= Reprocessed uranium =

Uranium recovered from spent nuclear fuel reprocessing

Reprocessed uranium (RepU) is the uranium recovered from nuclear reprocessing, as done commercially in France, the UK and Japan and by nuclear weapons states' military plutonium production programs. This uranium makes up the bulk of the material separated during reprocessing.

Commercial LWR spent nuclear fuel contains on average (excluding cladding) only four percent plutonium, minor actinides and fission products by weight. Despite it often containing more fissile material than natural uranium, reuse of reprocessed uranium has not been common because of low prices in the uranium market of recent decades, and because it contains undesirable isotopes of uranium.

Isotopic composition of reprocessed uranium
| Isotope | Proportion | Characteristics |
|---|---|---|
| uranium-238 | 98.5% | Fertile material |
| uranium-237 | 0% | Around 0.001% at discharge, but half-life only 1 week. Produces soluble, long-lived neptunium-237 which is hard to contain in a geological repository. ^{237} Np is the feedstock for the production of ^{238} Pu which is used in radioisotope thermoelectric generators |
| uranium-236 | 0.4–0.6% | Neither fissile nor fertile. Affects reactivity. |
| uranium-235 | 0.5–1.0% | Fissile material |
| uranium-234 | >0.02% | Fertile material but can affect reactivity differently |
| uranium-233 | trace | Fissile material |
| uranium-232 | trace | Fertile material, decay product thallium-208 emits strong gamma radiation making handling difficult |

Given sufficiently high uranium prices, it is feasible for reprocessed uranium to be re-enriched and reused. It requires a higher enrichment level than natural uranium to compensate for its higher levels of ^{236}U which is lighter than ^{238}U and therefore concentrates in the enriched product. As enrichment concentrates lighter isotopes on the "enriched" side and heavier isotopes on the "depleted" side, ^{234}U will inevitably be enriched slightly stronger than ^{235}U, which is a negligible effect in a once-through fuel cycle due to the low (55 ppm) share of ^{234}U in natural uranium can become relevant after successive passes through an enrichment-burnup-reprocessing-enrichment cycle, depending on enrichment and burnup characteristics. ^{234}U readily absorbs thermal neutrons and converts to fissile ^{235}U, which needs to be taken into account if it reaches significant proportions of the fuel material. If ^{235}U interacts with a fast neutron there is a chance of a (n,2n) "knockout" reaction. Depending on the characteristics of the reactor and burnup, this can be a larger source of ^{234}U in spent fuel than enrichment.
If fast breeder reactors ever come into widespread commercial use, reprocessed uranium, like depleted uranium, will be usable in their breeding blankets.
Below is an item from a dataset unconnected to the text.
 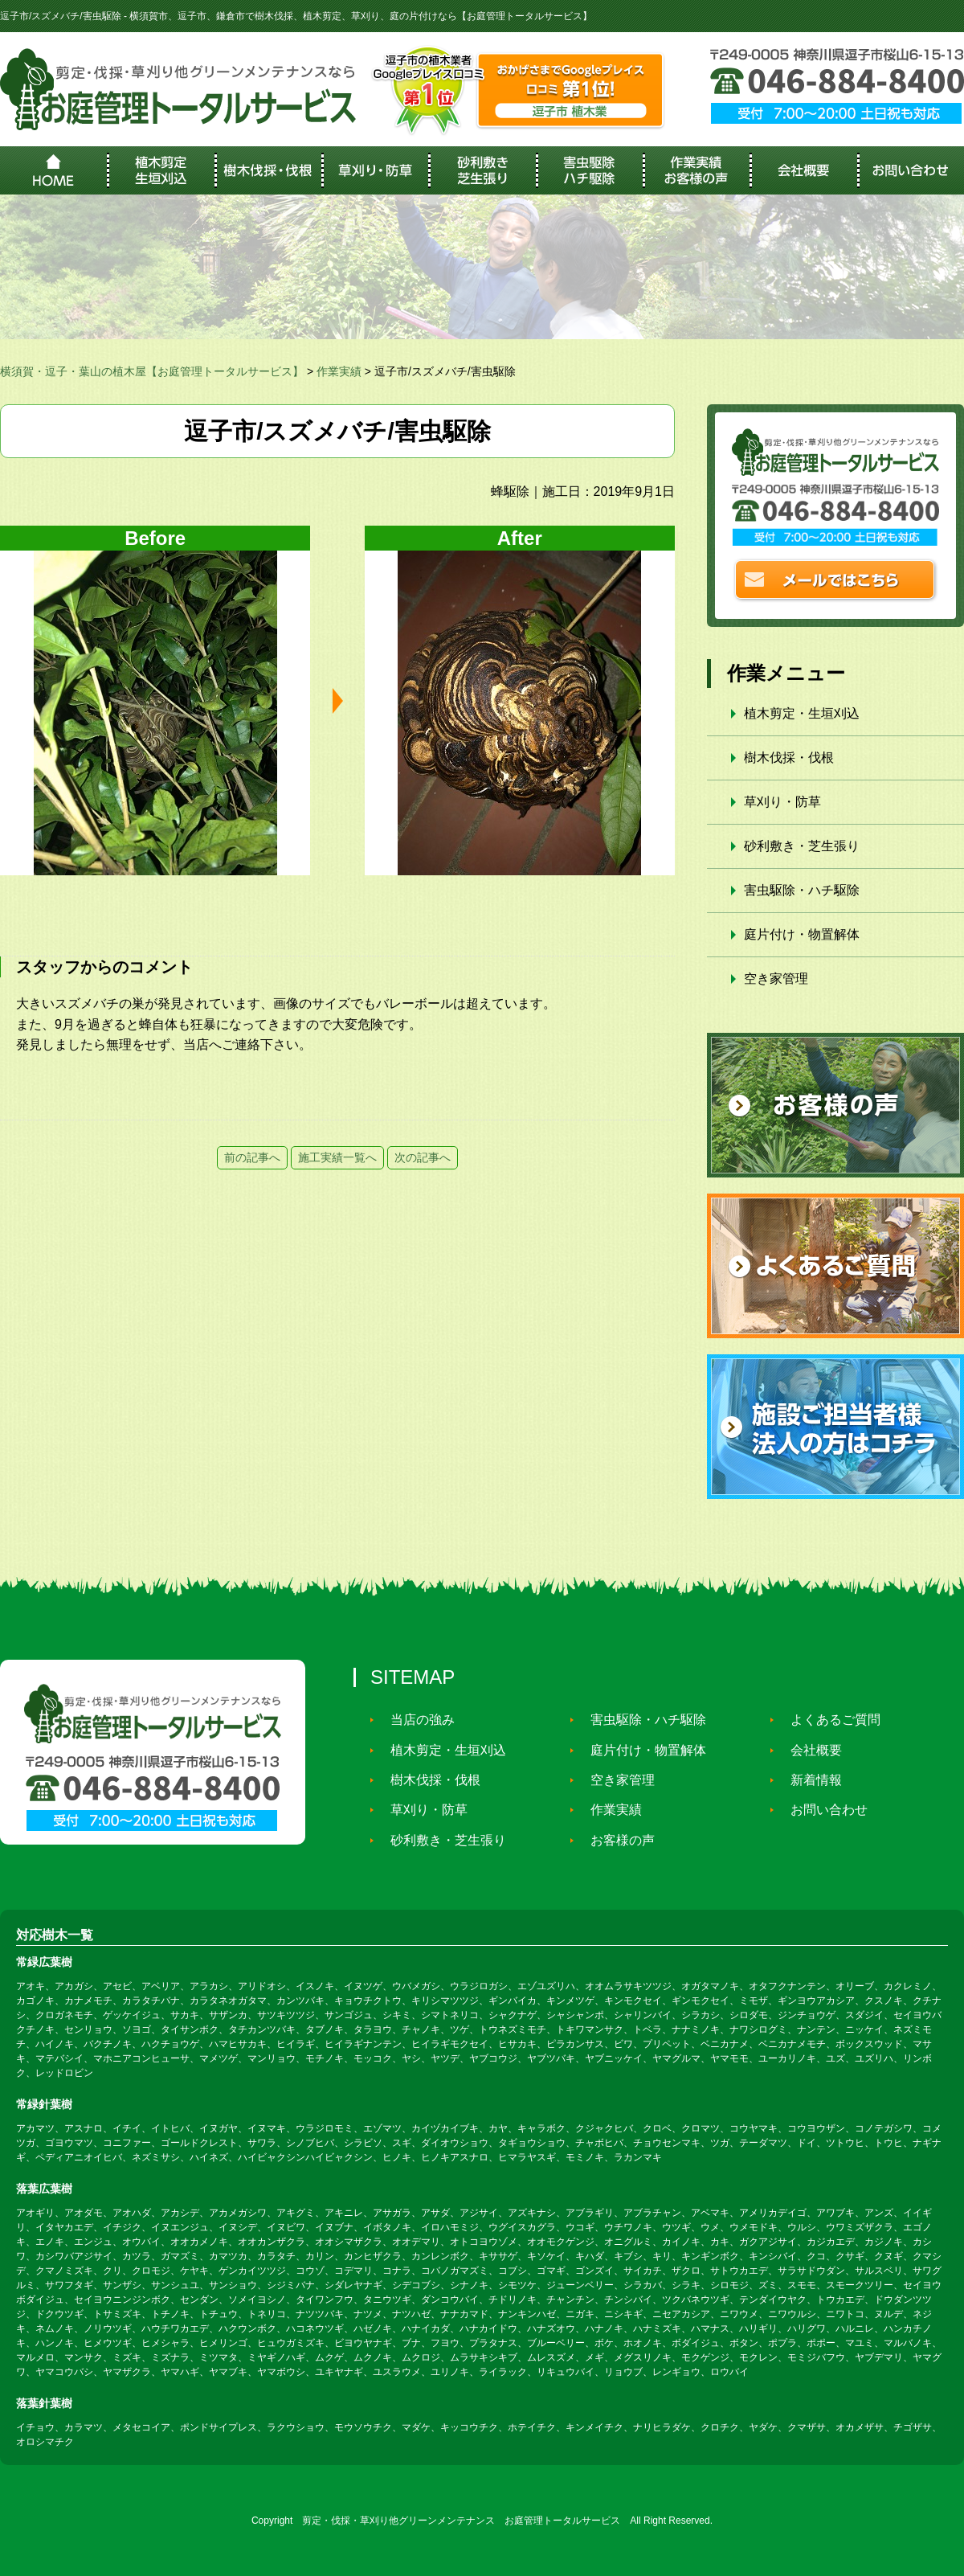 I want to click on 会社概要, so click(x=808, y=1750).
There have been some studies involving the use of reprocessed uranium in CANDU reactors. CANDU is designed to use natural uranium as fuel; the ^{235}U content remaining in spent PWR/BWR fuel is typically greater than that found in natural uranium, which is about 0.72% ^{235}U, allowing the re-enrichment step to be skipped. Fuel cycle tests also have included the DUPIC (Direct Use of spent PWR fuel In CANDU) fuel cycle, where used fuel from a pressurized water reactor (PWR) is packaged into a CANDU fuel bundle with only physical reprocessing (cut into pieces) but no chemical reprocessing. Opening the cladding inevitably releases volatile fission products like xenon, tritium or krypton-85. Some variations of the DUPIC fuel cycle make deliberate use of this by including a voloxidation step whereby the fuel is heated to drive off semi-volatile fission products or subjected to one or more reduction / oxidation cycles to transform nonvolatile oxides into volatile native elements and vice versa.

The direct use of recovered uranium to fuel a CANDU reactor was first demonstrated at Qinshan Nuclear Power Plant in China. The first use of re-enriched uranium in a commercial LWR was in 1994 at the Cruas Nuclear Power Plant in France.
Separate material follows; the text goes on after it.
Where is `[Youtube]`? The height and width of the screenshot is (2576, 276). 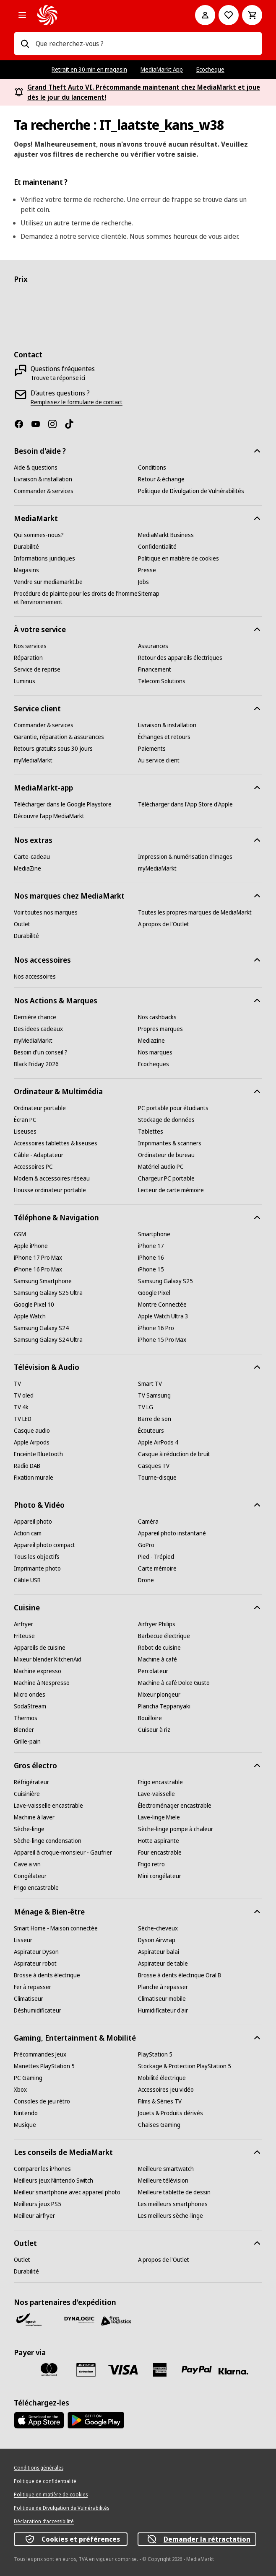 [Youtube] is located at coordinates (39, 424).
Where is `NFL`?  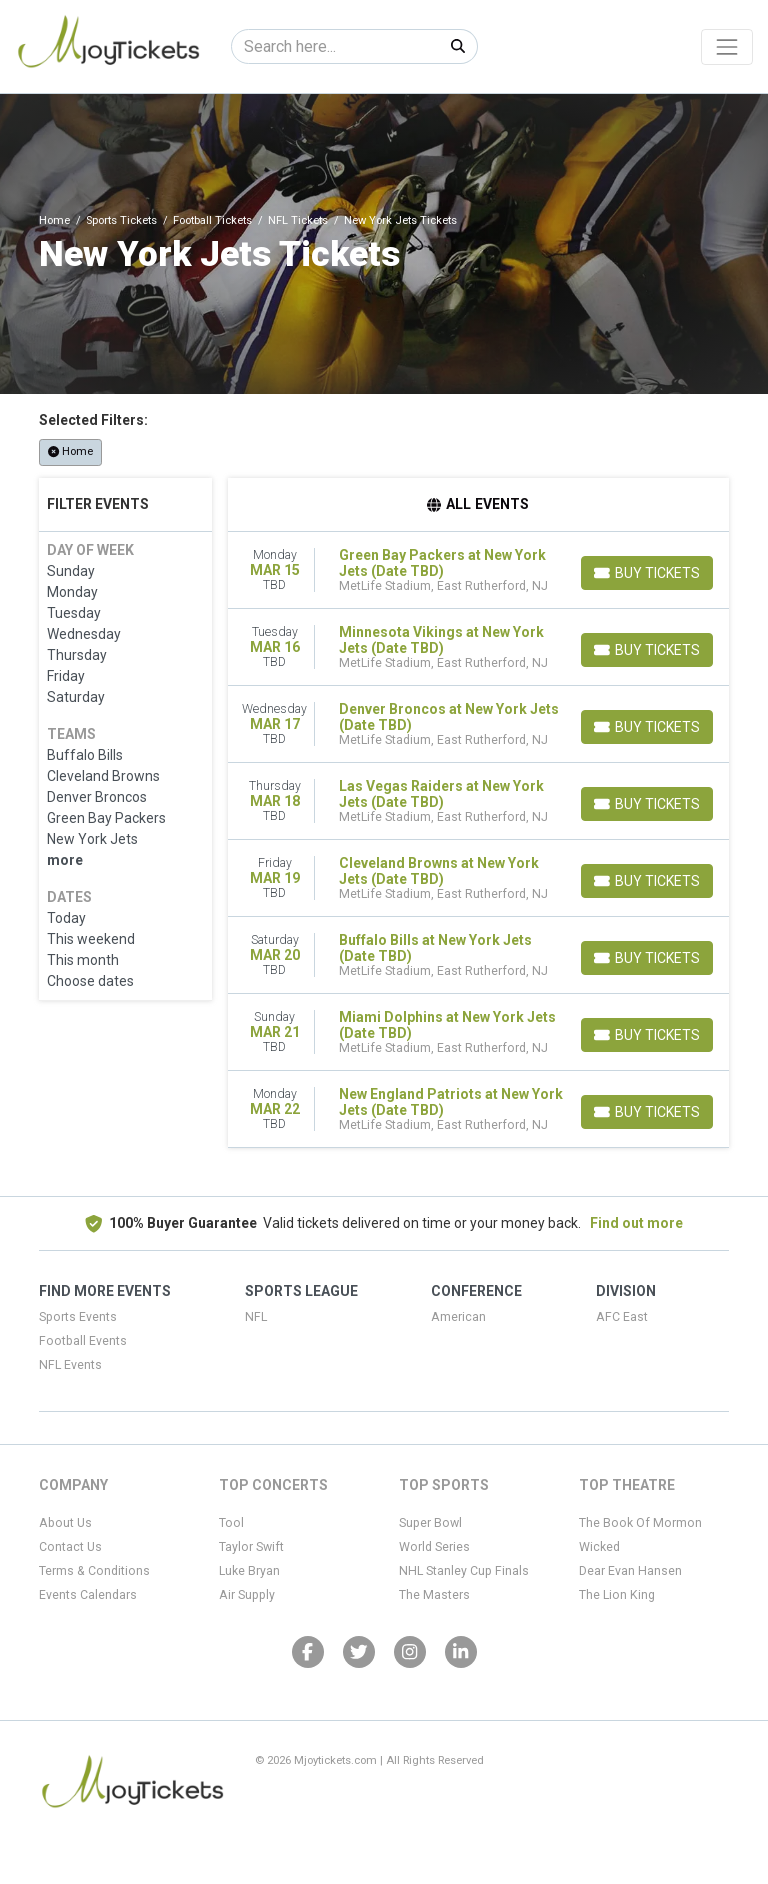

In 2020, France, one of the countries with the biggest reprocessing capacity, held a stock of 40020 t of reprocessed uranium, up from 24100 t in 2010. Every year France processes 1100 t of spent fuel into 11 t reactor grade plutonium (for immediate further processing into MOX fuel) and 1045 t of reprocessed uranium which is largely stockpiled. There are provisions in place for the storage of this reprocessed uranium for up to 250 years for potential future use. Given France's domestic uranium enrichment capabilities, this stockpile constitutes a strategic reserve for the case of a major disruption of uranium supply as France does not have domestic uranium mining.